Rorate Caeli

Text of the Vatican Decree on the Reform of Philosophy Studies in Seminaries

(For the earlier Rorate Caeli report, see this.)




I. The Current Situation

1. In her work of evangelizing the world, the Church follows attentively and discerningly the rapid cultural changes at work, which influence both her and society as a whole. Among the changes of the predominant culture, some particularly profound ones regard the concept of truth. In fact, there is often mistrust in the capacity of human intelligence to arrive at objective and universal truth – a truth by which people can give direction to their lives. Furthermore, the force of the human sciences, as well as the consequences of scientific and technological developments, stimulate new challenges for the Church.

2. With his Encyclical Letter Fides et ratio, Pope John Paul II wished to emphasize the need for philosophy, so as to advance in the knowledge of the truth and to render earthly existence ever more human. In fact, philosophy “is directly concerned with asking the question of life’s meaning and sketching an answer to it.”[1] This question arises both from the wonder that man experiences in his encounter with others and with the cosmos, and from the painful and tragic experiences that assail his life. Philosophical knowledge, therefore, is seen as being “one of the noblest of human tasks.”[2]

II. The “Original Vocation” of Philosophy

3. Philosophical trends have multiplied in the course of history, showing the richness of the various rigorous, sapiential searches for truth. While ancient wisdom contemplated being from the perspective of the cosmos, patristic and medieval thought offered a deeper, purified vision, identifying the cosmos as the free creation of a God who is wise and good (cf. Wis 13,1-9; Acts 17, 24-28). Modern philosophies have particularly emphasized human freedom, the spontaneity of reason, and its capacity to measure and dominate the universe. Recently, a certain number of contemporary schools of thought, being more sensitive to the vulnerability of our knowledge and our humanity, have focused their reflection on the mediating roles of language[3] and culture. Finally, moving beyond Western thought, how could one forget the numerous and sometimes remarkable efforts to understand man, the world and the Absolute made by different cultures, for example Asian and African cultures? This generous exploration of thought and language, however, must never forget that it is rooted in being. “The metaphysical element is the path to be taken in order to move beyond the crisis pervading large sectors of philosophy at the moment, and thus to correct certain mistaken modes of behaviour now widespread in our society.”[4] From this perspective, philosophers are invited energetically to reclaim philosophy’s “original vocation”:[5] the search for truth, and its sapiential and metaphysical characteristic.

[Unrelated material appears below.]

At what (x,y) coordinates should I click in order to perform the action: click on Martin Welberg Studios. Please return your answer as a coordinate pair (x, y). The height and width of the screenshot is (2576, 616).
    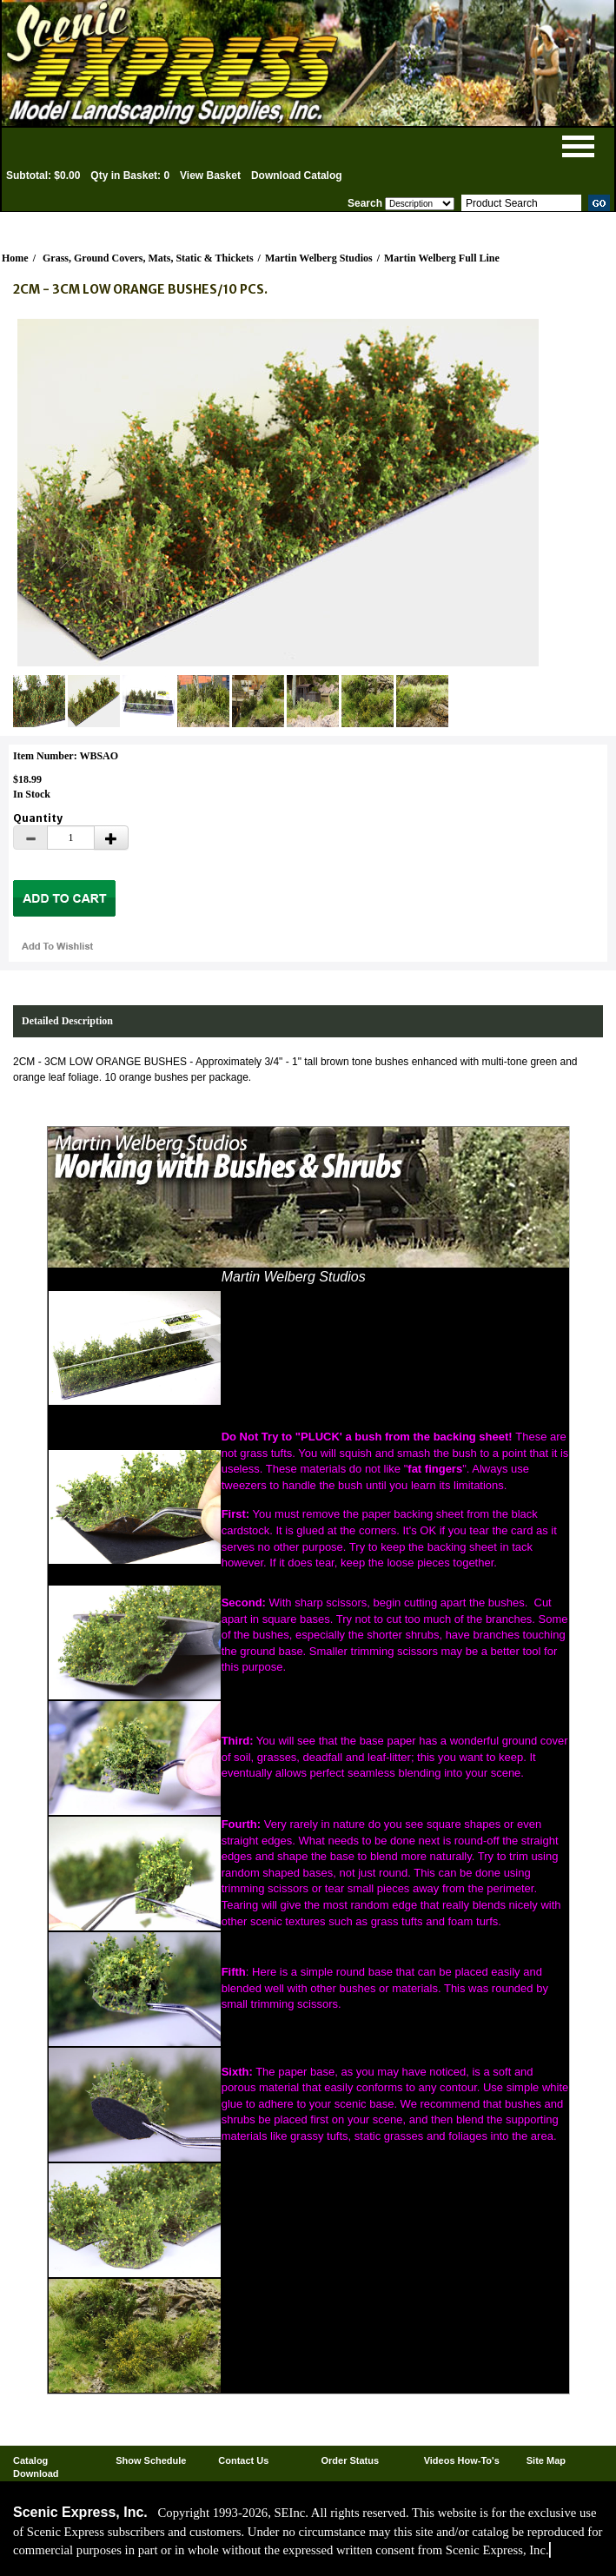     Looking at the image, I should click on (319, 258).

4. Wisdom considers the first and fundamental principles of reality, and seeks the ultimate and fullest meaning of life, thus allowing it to be “the decisive critical factor which determines the foundations and limits of the different fields of scientific learning”, as well as “the ultimate framework of the unity of human knowledge and action, leading them to converge towards a final goal and meaning.”[6] The sapiential characteristic of philosophy implies its “genuinely metaphysical range, capable, that is, of transcending empirical data in order to attain something absolute, ultimate and foundational in its search for truth”,[7] even if only gradually known through the course of history. In fact, metaphysics, i.e. first philosophy, deals with being and its attributes, and, in this way, raises itself up to the knowledge of spiritual realities, seeking the First Cause of all.[8] Nevertheless, to emphasize its sapiential and metaphysical characteristic must not be understood as concentrating exclusively on the philosophy of being, inasmuch as all the different areas of philosophy are necessary for a knowledge of reality. Indeed, for each area, the proper field of study and the specific method must be respected, in the name of consonance with reality and the variety of human ways of knowing.